> **Task directions**
The entries shown here must be retyped in full, with no pictures included.

[Page-level text extractions]
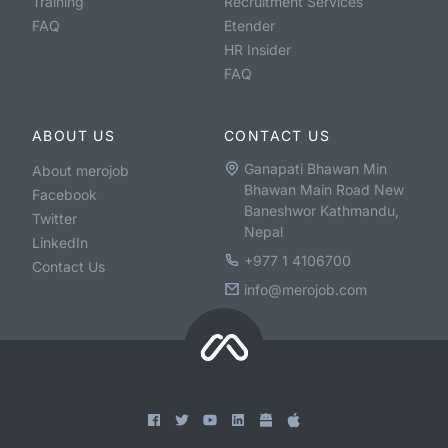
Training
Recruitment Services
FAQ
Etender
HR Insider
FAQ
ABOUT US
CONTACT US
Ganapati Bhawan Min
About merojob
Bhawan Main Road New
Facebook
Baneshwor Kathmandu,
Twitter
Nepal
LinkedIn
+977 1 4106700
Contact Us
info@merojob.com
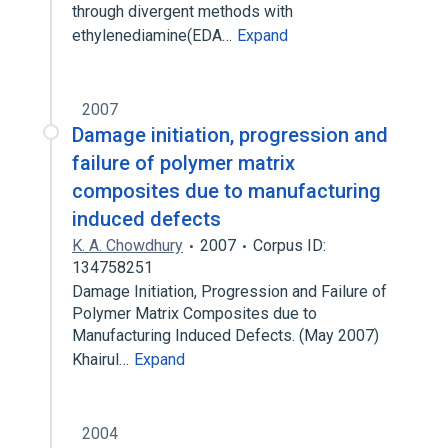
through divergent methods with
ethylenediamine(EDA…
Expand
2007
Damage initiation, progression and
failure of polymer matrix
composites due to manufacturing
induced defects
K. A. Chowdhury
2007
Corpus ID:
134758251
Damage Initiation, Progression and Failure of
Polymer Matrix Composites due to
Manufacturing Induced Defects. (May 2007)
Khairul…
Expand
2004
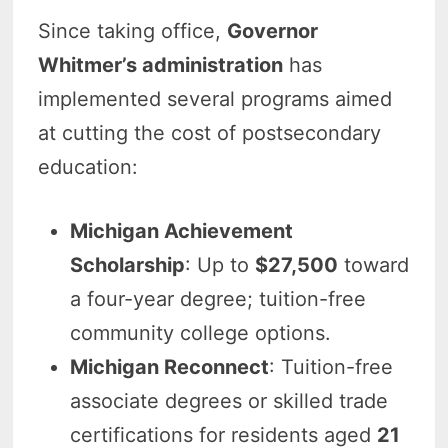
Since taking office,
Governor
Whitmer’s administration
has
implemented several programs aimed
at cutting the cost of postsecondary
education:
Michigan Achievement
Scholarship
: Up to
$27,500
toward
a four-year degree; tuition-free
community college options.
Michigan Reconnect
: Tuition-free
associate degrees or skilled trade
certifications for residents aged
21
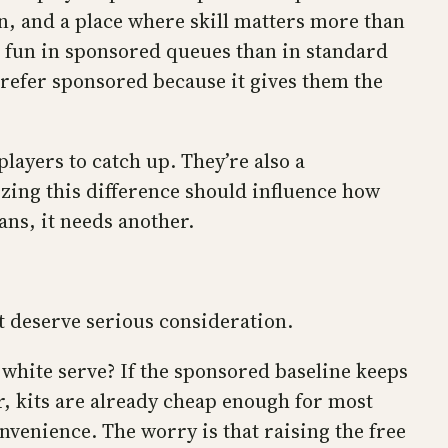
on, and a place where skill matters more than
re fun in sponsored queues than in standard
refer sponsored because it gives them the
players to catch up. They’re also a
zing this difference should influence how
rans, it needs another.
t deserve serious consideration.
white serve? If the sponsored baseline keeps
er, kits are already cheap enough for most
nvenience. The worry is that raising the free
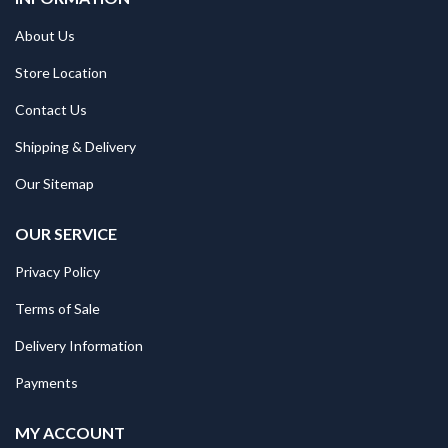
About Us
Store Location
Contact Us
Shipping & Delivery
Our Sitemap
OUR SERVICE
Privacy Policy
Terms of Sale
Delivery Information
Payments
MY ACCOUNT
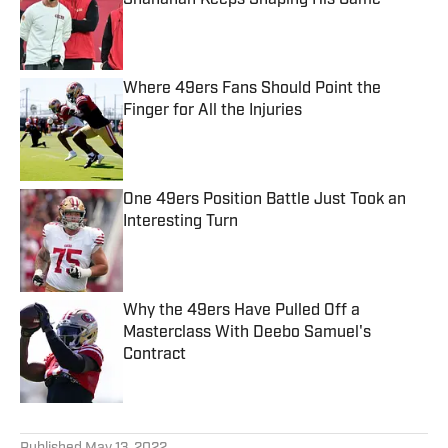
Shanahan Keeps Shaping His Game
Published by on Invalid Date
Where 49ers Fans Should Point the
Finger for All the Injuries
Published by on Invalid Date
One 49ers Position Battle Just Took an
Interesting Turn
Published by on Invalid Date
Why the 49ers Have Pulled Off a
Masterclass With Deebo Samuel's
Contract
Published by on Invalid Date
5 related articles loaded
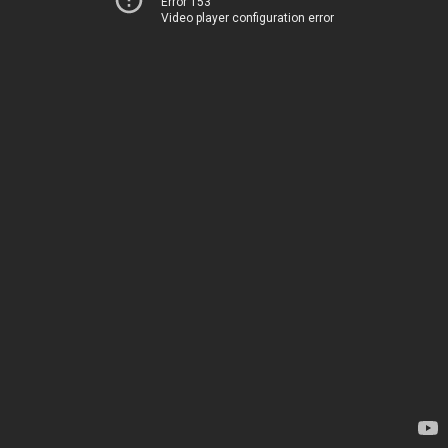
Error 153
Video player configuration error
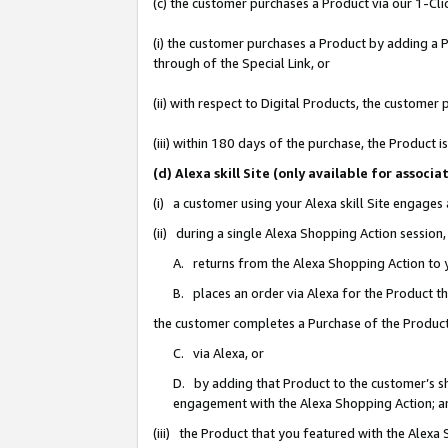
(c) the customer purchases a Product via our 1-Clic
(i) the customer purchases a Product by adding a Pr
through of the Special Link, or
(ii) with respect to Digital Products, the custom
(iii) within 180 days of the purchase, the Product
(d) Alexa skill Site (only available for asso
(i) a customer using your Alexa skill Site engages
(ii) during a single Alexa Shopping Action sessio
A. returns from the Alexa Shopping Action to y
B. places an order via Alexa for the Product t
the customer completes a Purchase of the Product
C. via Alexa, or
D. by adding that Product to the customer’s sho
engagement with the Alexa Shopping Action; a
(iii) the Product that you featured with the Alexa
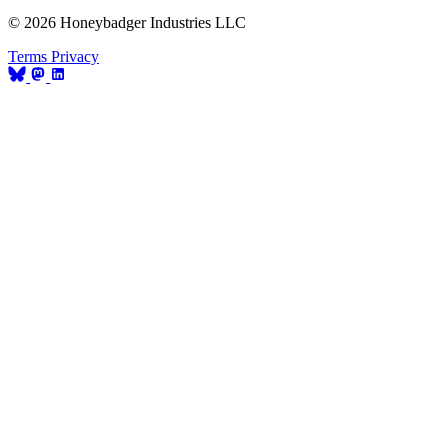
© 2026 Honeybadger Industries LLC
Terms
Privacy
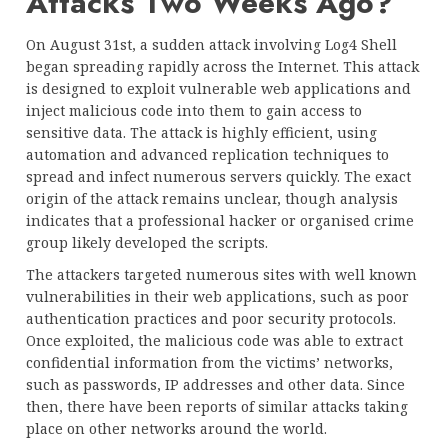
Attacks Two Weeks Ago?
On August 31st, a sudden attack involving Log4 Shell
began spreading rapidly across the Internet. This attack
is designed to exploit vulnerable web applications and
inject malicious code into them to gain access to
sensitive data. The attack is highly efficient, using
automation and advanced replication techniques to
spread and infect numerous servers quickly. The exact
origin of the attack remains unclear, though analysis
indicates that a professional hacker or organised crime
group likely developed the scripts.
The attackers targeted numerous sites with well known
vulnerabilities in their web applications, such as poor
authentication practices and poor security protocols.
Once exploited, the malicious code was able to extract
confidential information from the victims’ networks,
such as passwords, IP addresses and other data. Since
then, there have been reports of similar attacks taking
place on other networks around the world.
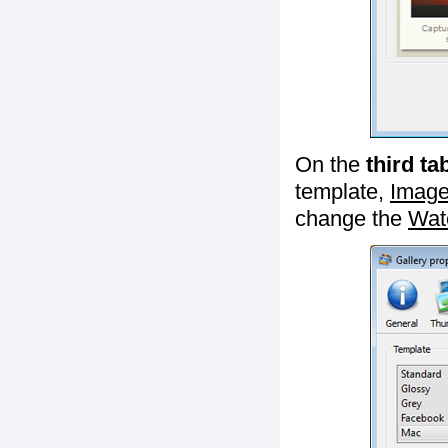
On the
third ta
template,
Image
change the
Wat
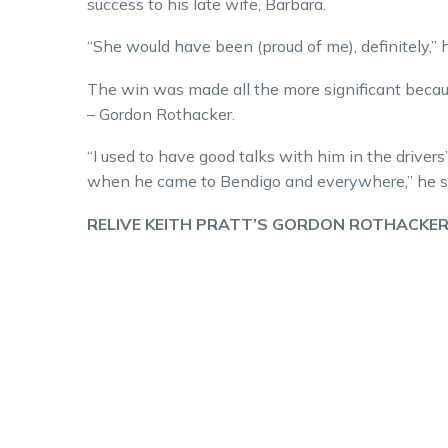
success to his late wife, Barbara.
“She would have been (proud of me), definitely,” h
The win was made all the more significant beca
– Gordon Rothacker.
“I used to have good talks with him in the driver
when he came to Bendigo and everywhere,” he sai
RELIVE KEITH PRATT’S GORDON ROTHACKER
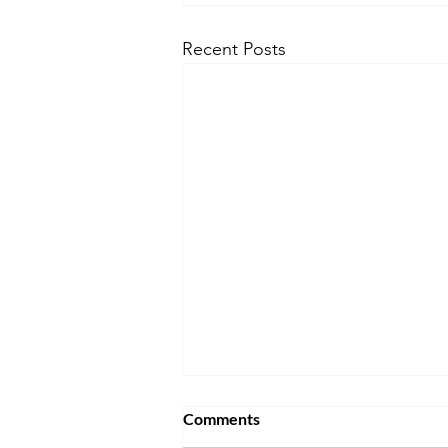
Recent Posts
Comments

> **Response for this exercise**
Training
Recruitment Services
FAQ
Etender
HR Insider
FAQ
ABOUT US
CONTACT US
Ganapati Bhawan Min
About merojob
Bhawan Main Road New
Facebook
Baneshwor Kathmandu,
Twitter
Nepal
LinkedIn
+977 1 4106700
Contact Us
info@merojob.com
through divergent methods with
ethylenediamine(EDA…
Expand
2007
Damage initiation, progression and
failure of polymer matrix
composites due to manufacturing
induced defects
K. A. Chowdhury
2007
Corpus ID:
134758251
Damage Initiation, Progression and Failure of
Polymer Matrix Composites due to
Manufacturing Induced Defects. (May 2007)
Khairul…
Expand
2004
Since taking office,
Governor
Whitmer’s administration
has
implemented several programs aimed
at cutting the cost of postsecondary
education:
Michigan Achievement
Scholarship
: Up to
$27,500
toward
a four-year degree; tuition-free
community college options.
Michigan Reconnect
: Tuition-free
associate degrees or skilled trade
certifications for residents aged
21
on, and a place where skill matters more than
re fun in sponsored queues than in standard
refer sponsored because it gives them the
players to catch up. They’re also a
zing this difference should influence how
rans, it needs another.
t deserve serious consideration.
white serve? If the sponsored baseline keeps
er, kits are already cheap enough for most
nvenience. The worry is that raising the free
About Us
Store Location
Contact Us
Shipping & Delivery
Our Sitemap
OUR SERVICE
Privacy Policy
Terms of Sale
Delivery Information
Payments
MY ACCOUNT
Shanahan Keeps Shaping His Game
Published by on Invalid Date
Where 49ers Fans Should Point the
Finger for All the Injuries
Published by on Invalid Date
One 49ers Position Battle Just Took an
Interesting Turn
Published by on Invalid Date
Why the 49ers Have Pulled Off a
Masterclass With Deebo Samuel's
Contract
Published by on Invalid Date
5 related articles loaded
Error 153
Video player configuration error
(c) the customer purchases a Product via our 1-Clic
(i) the customer purchases a Product by adding a Pr
through of the Special Link, or
(ii) with respect to Digital Products, the custom
(iii) within 180 days of the purchase, the Product
(d) Alexa skill Site (only available for asso
(i) a customer using your Alexa skill Site engages
(ii) during a single Alexa Shopping Action sessio
A. returns from the Alexa Shopping Action to y
B. places an order via Alexa for the Product t
the customer completes a Purchase of the Product
C. via Alexa, or
D. by adding that Product to the customer’s sho
engagement with the Alexa Shopping Action; a
(iii) the Product that you featured with the Alexa
© 2026 Honeybadger Industries LLC
Terms
Privacy
Attacks Two Weeks Ago?
On August 31st, a sudden attack involving Log4 Shell
began spreading rapidly across the Internet. This attack
is designed to exploit vulnerable web applications and
inject malicious code into them to gain access to
sensitive data. The attack is highly efficient, using
automation and advanced replication techniques to
spread and infect numerous servers quickly. The exact
origin of the attack remains unclear, though analysis
indicates that a professional hacker or organised crime
group likely developed the scripts.
The attackers targeted numerous sites with well known
vulnerabilities in their web applications, such as poor
authentication practices and poor security protocols.
Once exploited, the malicious code was able to extract
confidential information from the victims’ networks,
such as passwords, IP addresses and other data. Since
then, there have been reports of similar attacks taking
place on other networks around the world.
On the
third ta
template,
Image
change the
Wat
success to his late wife, Barbara.
“She would have been (proud of me), definitely,” h
The win was made all the more significant beca
– Gordon Rothacker.
“I used to have good talks with him in the driver
when he came to Bendigo and everywhere,” he sai
RELIVE KEITH PRATT’S GORDON ROTHACKER
Recent Posts
Comments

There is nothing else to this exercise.